AT&T's postpaid phone churn rose to 0.98% in Q4 2025 vs 0.85% year-ago, and prepaid lost 255,000 customers as prepaid churn hit 2.89% (up 16 bps YoY). The carrier launched three new 'Unlimited Your Way' 2.0 plans (Value 2.0 starting $50 for one line, Extra 2.0 $70, Premium 2.0 $90) with lower entry prices, expanded hotspot allowances and ActiveArmor security to retain price-sensitive customers.
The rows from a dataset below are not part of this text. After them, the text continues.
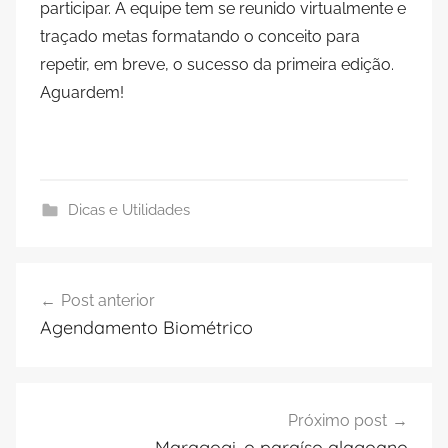
participar. A equipe tem se reunido virtualmente e
traçado metas formatando o conceito para
repetir, em breve, o sucesso da primeira edição.
Aguardem!
Dicas e Utilidades
Navegação
Post anterior
de
Agendamento Biométrico
Post
Próximo post
Maragogi, o paraíso alagoano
Analysts warn the narrower price gaps could push upgrades but also risk cannibalization of higher tiers; competitive moves from T‑Mobile and rising switching activity imply near-term retention pressure and potential modest downside to AT&T’s wireless revenue trajectory.

Analysis

AT&T’s pricing reset should be viewed primarily as a defensive move that increases price elasticity across its base and materially raises the probability of ARPU compression over the next 6-18 months. Narrower gaps between tiers make voluntary downgrades easier and accelerate downward migration among premium subs; that dynamics forces competitors into a tit-for-tat response rather than allowing incumbents to defend margins. A second-order consequence is increased pressure on network economics: higher hotspot and streaming allowances shift traffic to the mobile network at times and places where fixed broadband alternatives (MSO bundles) previously carried the load, raising near-term incremental capex and maintenance intensity for the radio network. Simultaneously, cable operators and retail bundlers gain leverage because their packaged offers become relatively more attractive for value-seeking households. Key catalysts to watch are: (1) retention/loyalty offer cadence over the next 90 days, which will determine whether churn momentum is transient or structural; (2) competitors’ counter-promotions and their impact on gross additions and voluntary churn over 1–2 quarters; and (3) signs of margin pass-through — whether cost increases from higher usage show up in EBITDA or get absorbed. A rapid sequence of matched promotions would compress sector EBITDA margins and favor scale players with lower incremental cost of capital. The consensus currently frames this as a consumer-price story; the important miss is under-estimating the network-capex and bundle-led demand-response implications that play out over quarters, not days. That extends the window for tradeable mispricings in both wireless incumbents and bundling beneficiaries.